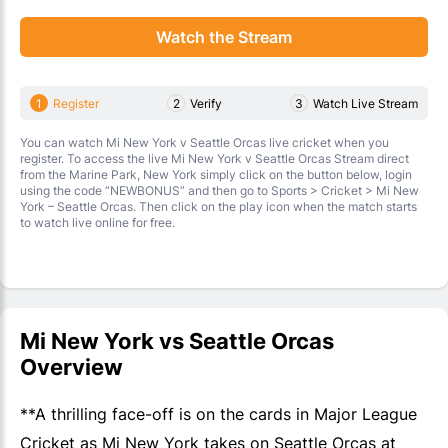
Watch the Stream
1
Register
2
Verify
3
Watch Live Stream
You can watch Mi New York v Seattle Orcas live cricket when you
register. To access the live Mi New York v Seattle Orcas Stream direct
from the Marine Park, New York simply click on the button below, login
using the code “NEWBONUS” and then go to Sports > Cricket > Mi New
York – Seattle Orcas. Then click on the play icon when the match starts
to watch live online for free.
Mi New York vs Seattle Orcas
Overview
**A thrilling face-off is on the cards in Major League
Cricket as Mi New York takes on Seattle Orcas at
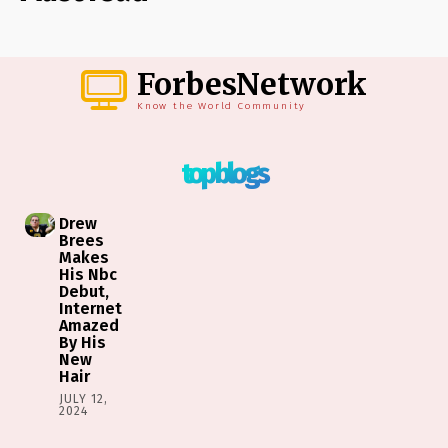
ForbesNetwork
Know the World Community
top blogs
Drew
Brees
Makes
His Nbc
Debut,
Internet
Amazed
By His
New
Hair
JULY 12,
2024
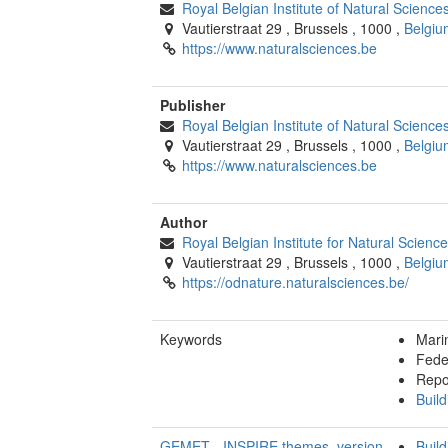
Royal Belgian Institute of Natural Scienc
Vautierstraat 29
,
Brussels
,
1000
,
Belgiu
https://www.naturalsciences.be
Publisher
Royal Belgian Institute of Natural Scienc
Vautierstraat 29
,
Brussels
,
1000
,
Belgiu
https://www.naturalsciences.be
Author
Royal Belgian Institute for Natural Scien
Vautierstraat 29
,
Brussels
,
1000
,
Belgiu
https://odnature.naturalsciences.be/
Keywords
Mari
Fede
Repo
Build
GEMET - INSPIRE themes, version
Build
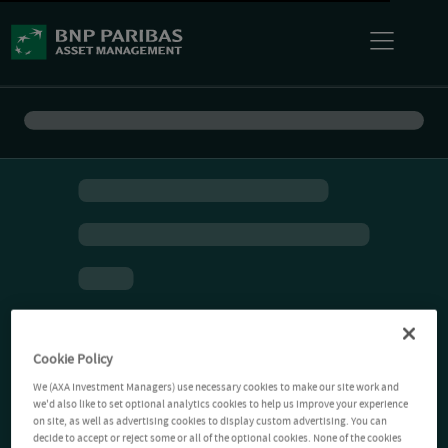
Cookie Policy
We (AXA Investment Managers) use necessary cookies to make our site work and
we'd also like to set optional analytics cookies to help us improve your experience
on site, as well as advertising cookies to display custom advertising. You can
decide to accept or reject some or all of the optional cookies. None of the cookies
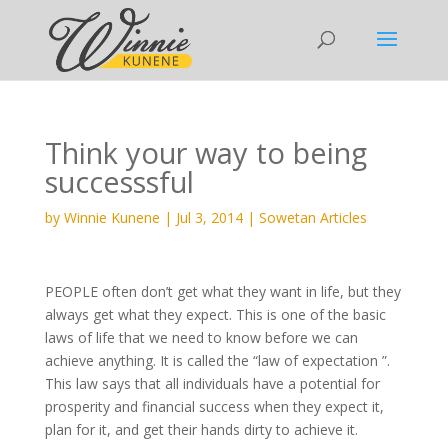
Think your way to being
successsful
by
Winnie Kunene
|
Jul 3, 2014
|
Sowetan Articles
PEOPLE often don’t get what they want in life, but they
always get what they expect. This is one of the basic
laws of life that we need to know before we can
achieve anything. It is called the “law of expectation ”.
This law says that all individuals have a potential for
prosperity and financial success when they expect it,
plan for it, and get their hands dirty to achieve it.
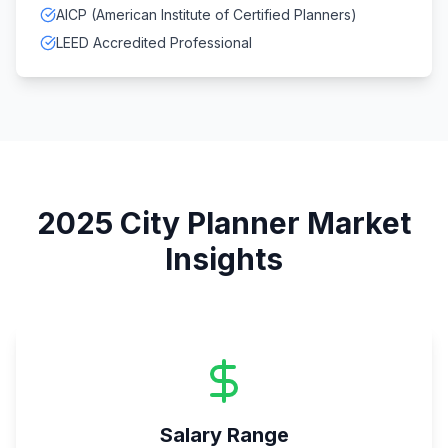
AICP (American Institute of Certified Planners)
LEED Accredited Professional
2025
City Planner
Market
Insights
Salary Range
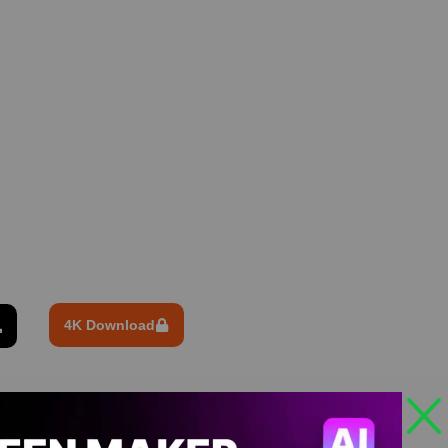
4K Download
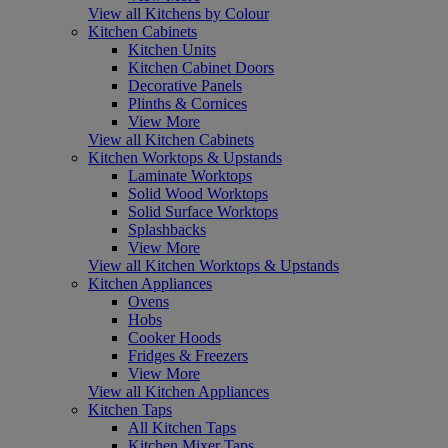
View all Kitchens by Colour
Kitchen Cabinets
Kitchen Units
Kitchen Cabinet Doors
Decorative Panels
Plinths & Cornices
View More
View all Kitchen Cabinets
Kitchen Worktops & Upstands
Laminate Worktops
Solid Wood Worktops
Solid Surface Worktops
Splashbacks
View More
View all Kitchen Worktops & Upstands
Kitchen Appliances
Ovens
Hobs
Cooker Hoods
Fridges & Freezers
View More
View all Kitchen Appliances
Kitchen Taps
All Kitchen Taps
Kitchen Mixer Taps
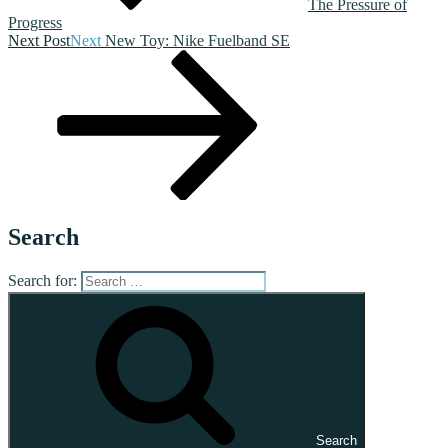
The Pressure of
Progress
Next Post
Next
New Toy: Nike Fuelband SE
Search
Search for:
Search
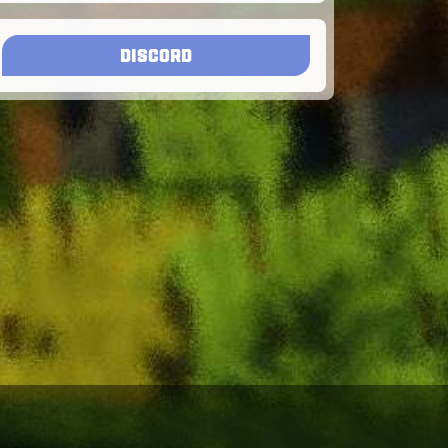
DISCORD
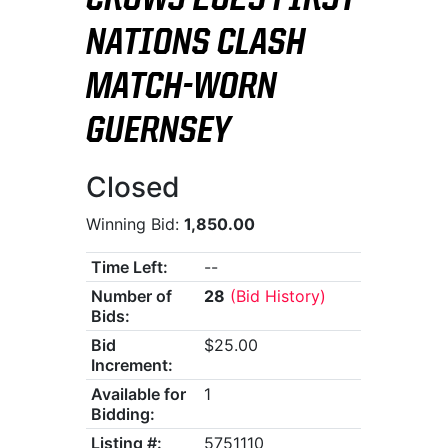
CROWS 2025 FIRST
NATIONS CLASH
MATCH-WORN
GUERNSEY
Closed
Winning Bid:
1,850.00
Time Left:
--
Number of
28
(Bid History)
Bids:
Bid
$25.00
Increment:
Available for
1
Bidding:
Listing #:
5751110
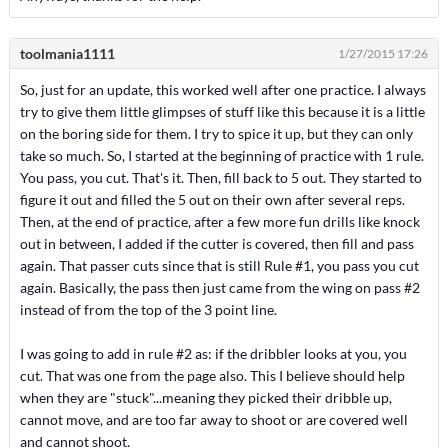
toolmania1111
1/27/2015 17:26
So, just for an update, this worked well after one practice. I always
try to give them little glimpses of stuff like this because it is a little
on the boring side for them. I try to spice it up, but they can only
take so much. So, I started at the beginning of practice with 1 rule.
You pass, you cut. That's it. Then, fill back to 5 out. They started to
figure it out and filled the 5 out on their own after several reps.
Then, at the end of practice, after a few more fun drills like knock
out in between, I added if the cutter is covered, then fill and pass
again. That passer cuts since that is still Rule #1, you pass you cut
again. Basically, the pass then just came from the wing on pass #2
instead of from the top of the 3 point line.
I was going to add in rule #2 as: if the dribbler looks at you, you
cut. That was one from the page also. This I believe should help
when they are "stuck"...meaning they picked their dribble up,
cannot move, and are too far away to shoot or are covered well
and cannot shoot.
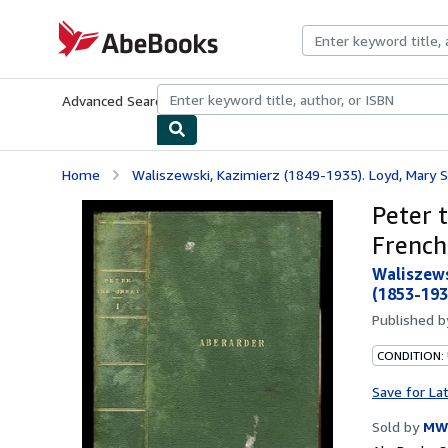
Skip to main content
AbeBooks.com
Advanced Search
Browse Collections
Rare Books
Art & Collecti
Home
Waliszewski, Kazimierz (1849-1935). Loyd, Mary So
Peter t
French
Waliszews
(1853-193
Published 
CONDITION:
Save for La
Sold by
MW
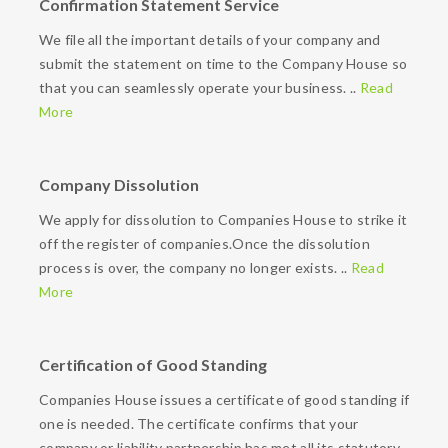
Confirmation Statement Service
We file all the important details of your company and
submit the statement on time to the Company House so
that you can seamlessly operate your business. ..
Read
More
Company Dissolution
We apply for dissolution to Companies House to strike it
off the register of companies.Once the dissolution
process is over, the company no longer exists. ..
Read
More
Certification of Good Standing
Companies House issues a certificate of good standing if
one is needed. The certificate confirms that your
company or liability partnership has met all its statutory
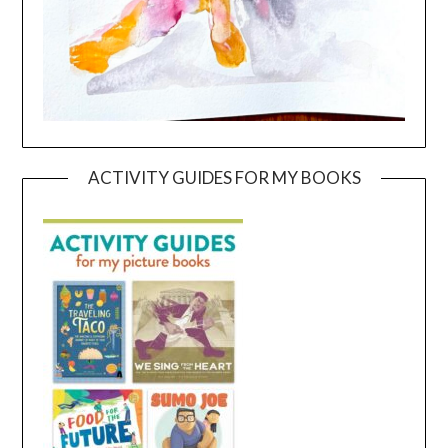
ACTIVITY GUIDES FOR MY BOOKS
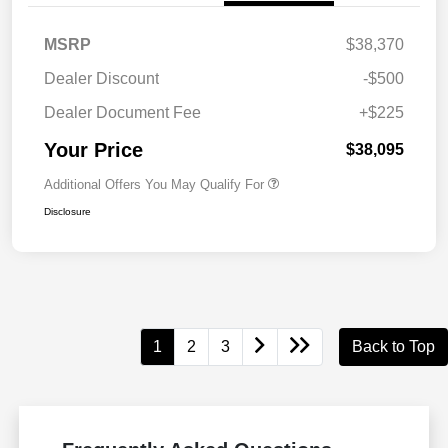
MSRP
$38,370
Dealer Discount
-$500
Dealer Document Fee
+$225
Your Price
$38,095
Additional Offers You May Qualify For
Disclosure
1
2
3
Back to Top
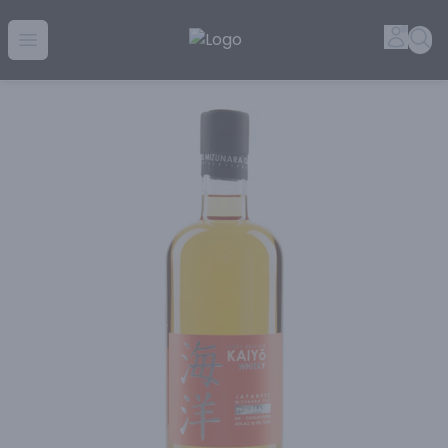
Golden Rule Liquor | Online Liquor Shopping
Accou
Sea
Open menu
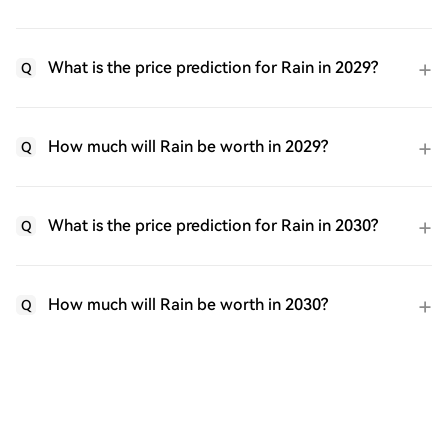
What is the price prediction for Rain in 2029?
Q
How much will Rain be worth in 2029?
Q
What is the price prediction for Rain in 2030?
Q
How much will Rain be worth in 2030?
Q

──────

* _TASK GOAL_: Repeat the lines exactly as they stand, from the opening line of the data through the line with "Decorative Panels". Pictures stay out of the copy.

* _WRITTEN REPLY_:
Watch the Stream
1
Register
2
Verify
3
Watch Live Stream
You can watch Mi New York v Seattle Orcas live cricket when you
register. To access the live Mi New York v Seattle Orcas Stream direct
from the Marine Park, New York simply click on the button below, login
using the code “NEWBONUS” and then go to Sports > Cricket > Mi New
York – Seattle Orcas. Then click on the play icon when the match starts
to watch live online for free.
Mi New York vs Seattle Orcas
Overview
**A thrilling face-off is on the cards in Major League
Cricket as Mi New York takes on Seattle Orcas at
ForbesNetwork
Know the World Community
top blogs
Drew
Brees
Makes
His Nbc
Debut,
Internet
Amazed
By His
New
Hair
JULY 12,
2024
Royal Belgian Institute of Natural Scienc
Vautierstraat 29
,
Brussels
,
1000
,
Belgiu
https://www.naturalsciences.be
Publisher
Royal Belgian Institute of Natural Scienc
Vautierstraat 29
,
Brussels
,
1000
,
Belgiu
https://www.naturalsciences.be
Author
Royal Belgian Institute for Natural Scien
Vautierstraat 29
,
Brussels
,
1000
,
Belgiu
https://odnature.naturalsciences.be/
Keywords
Mari
Fede
Repo
Build
GEMET - INSPIRE themes, version
Build
Cookie Policy
We (AXA Investment Managers) use necessary cookies to make our site work and
we'd also like to set optional analytics cookies to help us improve your experience
on site, as well as advertising cookies to display custom advertising. You can
decide to accept or reject some or all of the optional cookies. None of the cookies
Think your way to being
successsful
by
Winnie Kunene
|
Jul 3, 2014
|
Sowetan Articles
PEOPLE often don’t get what they want in life, but they
always get what they expect. This is one of the basic
laws of life that we need to know before we can
achieve anything. It is called the “law of expectation ”.
This law says that all individuals have a potential for
prosperity and financial success when they expect it,
plan for it, and get their hands dirty to achieve it.
AICP (American Institute of Certified Planners)
LEED Accredited Professional
2025
City Planner
Market
Insights
Salary Range
4K Download
View all Kitchens by Colour
Kitchen Cabinets
Kitchen Units
Kitchen Cabinet Doors
Decorative Panels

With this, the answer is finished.